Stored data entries
--- --- ---

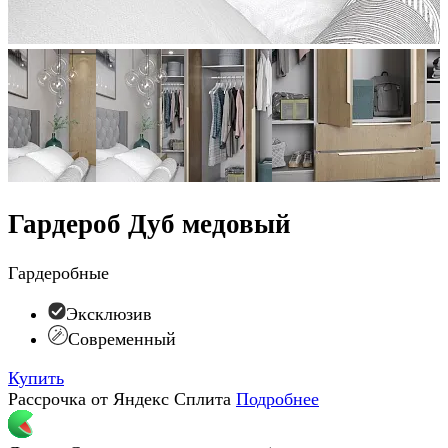
Гардероб Дуб медовый
Гардеробные
Эксклюзив
Современный
Купить
Рассрочка от Яндекс Сплита
Подробнее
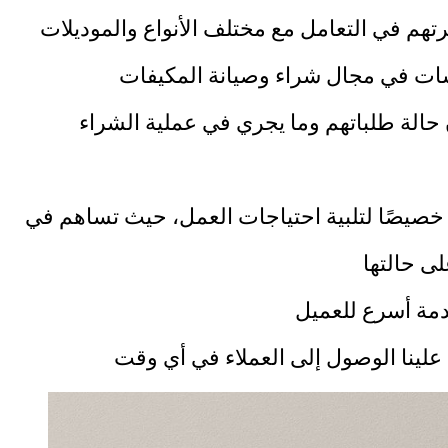
م في التعامل مع مختلف الأنواع والموديلات
ات في مجال شراء وصيانة المكيفات
 حالة طلباتهم وما يجري في عملية الشراء
يصًا لتلبية احتياجات العمل، حيث تساهم في
ى حالتها
دمة أسرع للعميل
 علينا الوصول إلى العملاء في أي وقت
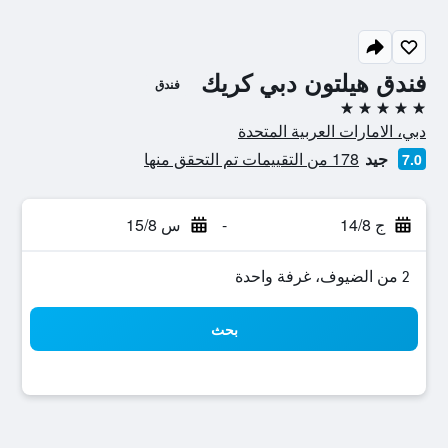
فندق هيلتون دبي كريك
فندق
5 نجوم
دبي، الامارات العربية المتحدة
جيد
178 من التقييمات تم التحقق منها
7.0
ج 14/8
-
س 15/8
2 من الضيوف، غرفة واحدة
بحث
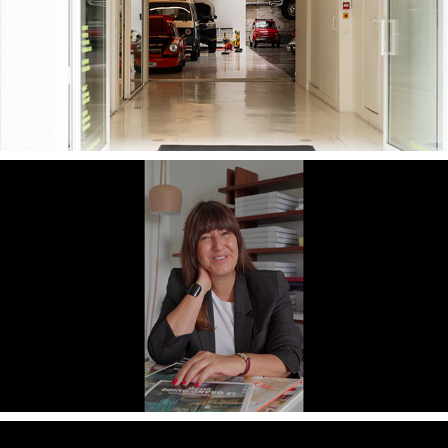
CCI Paris x REV
Isabelle Stanislas x AD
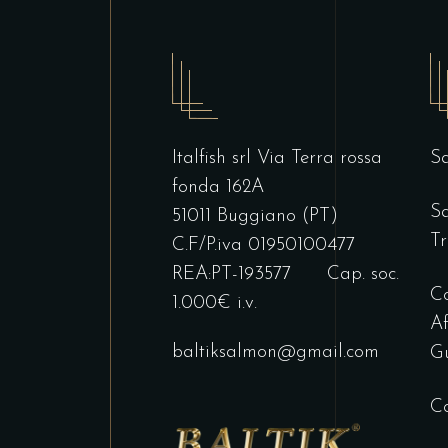
Italfish srl Via Terra rossa
Sa
fonda 162A
Sa
51011 Buggiano (PT)
Tr
C.F/P.iva 01950100477
REA:PT-193577 Cap. soc.
Co
1.000€ i.v.
Af
baltiksalmon@gmail.com
G
Co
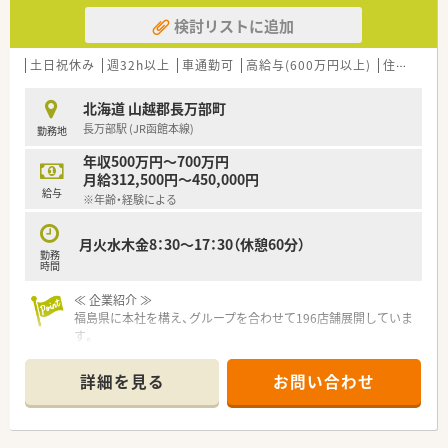
検討リストに追加
土日祝休み
週32h以上
車通勤可
高給与(600万円以上)
住宅補助(手当)あり
北海道 山越郡長万部町
長万部駅 (JR函館本線)
勤務地
年収500万円～700万円
月給312,500円～450,000円
給与
※年齢・経験による
月火水木金8：30～17：30（休憩60分）
勤務
時間
≪ 企業紹介 ≫
福島県に本社を構え、グループを合わせて196店舗展開していま
す。
主に東北・東日本エリアを中心に店舗を構えており、山形県内に
は24店舗ございます。
詳細を見る
お問い合わせ
薬局以外にも医薬品卸、介護領域、保育園の運営など多岐にわた
る経営を行っています。
『よろこばれて、よろこぶ』をコンセプトにしており、お客様から
はもちろんのこと、従業員からの声も反映し喜んで働けるような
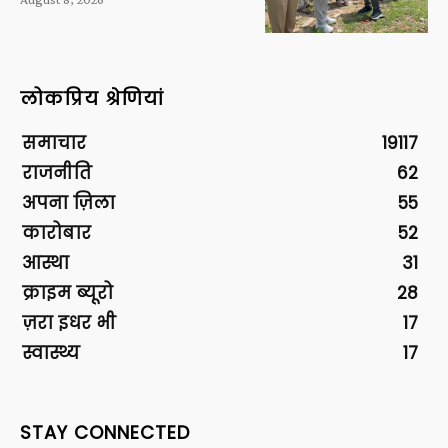
लोकप्रिय श्रेणियां
समाचार
19117
राजनीति
62
अपना ज़िला
55
कारोबार
52
आस्था
31
क्राइम ब्यूरो
28
ज़रा इधर भी
17
स्वास्थ्य
17
STAY CONNECTED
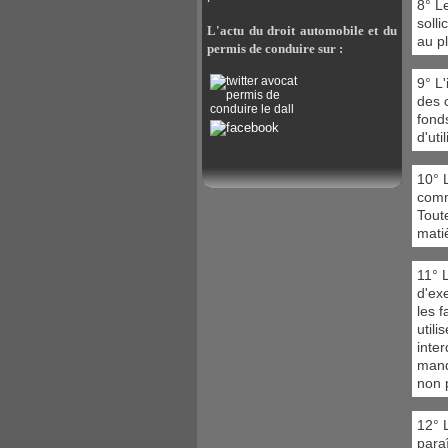
8° L
soll
L'actu du droit automobile et du
au pl
permis de conduire sur :
9° L
des 
fonds
d'uti
10° L
comme
Tout
matiè
11° 
d'ex
les f
utili
inter
manda
non 
12° L
para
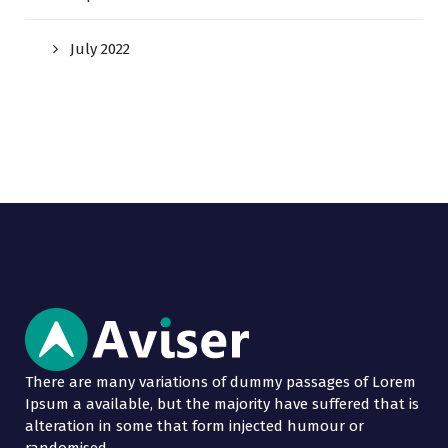
July 2022
There are many variations of dummy passages of Lorem
Ipsum a available, but the majority have suffered that is
alteration in some that form injected humour or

--- --- ---

Your job is to copy every entry exactly. Omit the pictures.

Гардероб Дуб медовый
Гардеробные
Эксклюзив
Современный
Купить
Рассрочка от Яндекс Сплита
Подробнее
م في التعامل مع مختلف الأنواع والموديلات
ات في مجال شراء وصيانة المكيفات
 حالة طلباتهم وما يجري في عملية الشراء
يصًا لتلبية احتياجات العمل، حيث تساهم في
ى حالتها
دمة أسرع للعميل
 علينا الوصول إلى العملاء في أي وقت
فندق هيلتون دبي كريك
فندق
5 نجوم
دبي، الامارات العربية المتحدة
جيد
178 من التقييمات تم التحقق منها
7.0
ج 14/8
-
س 15/8
2 من الضيوف، غرفة واحدة
بحث
CCI Paris x REV
Isabelle Stanislas x AD
Italfish srl Via Terra rossa
Sa
fonda 162A
Sa
51011 Buggiano (PT)
Tr
C.F/P.iva 01950100477
REA:PT-193577 Cap. soc.
Co
1.000€ i.v.
Af
baltiksalmon@gmail.com
G
Co
検討リストに追加
土日祝休み
週32h以上
車通勤可
高給与(600万円以上)
住宅補助(手当)あり
北海道 山越郡長万部町
長万部駅 (JR函館本線)
勤務地
年収500万円～700万円
月給312,500円～450,000円
給与
※年齢・経験による
月火水木金8：30～17：30（休憩60分）
勤務
時間
≪ 企業紹介 ≫
福島県に本社を構え、グループを合わせて196店舗展開していま
す。
主に東北・東日本エリアを中心に店舗を構えており、山形県内に
は24店舗ございます。
詳細を見る
お問い合わせ
薬局以外にも医薬品卸、介護領域、保育園の運営など多岐にわた
る経営を行っています。
『よろこばれて、よろこぶ』をコンセプトにしており、お客様から
はもちろんのこと、従業員からの声も反映し喜んで働けるような
लोकप्रिय श्रेणियां
समाचार
19117
राजनीति
62
अपना ज़िला
55
कारोबार
52
आस्था
31
क्राइम ब्यूरो
28
ज़रा इधर भी
17
स्वास्थ्य
17
STAY CONNECTED
8° L
soll
L'actu du droit automobile et du
au pl
permis de conduire sur :
9° L
des 
fonds
d'uti
10° L
comme
Tout
matiè
11° 
d'ex
les f
utili
inter
manda
non 
12° L
para
July 2022
There are many variations of dummy passages of Lorem
Ipsum a available, but the majority have suffered that is
alteration in some that form injected humour or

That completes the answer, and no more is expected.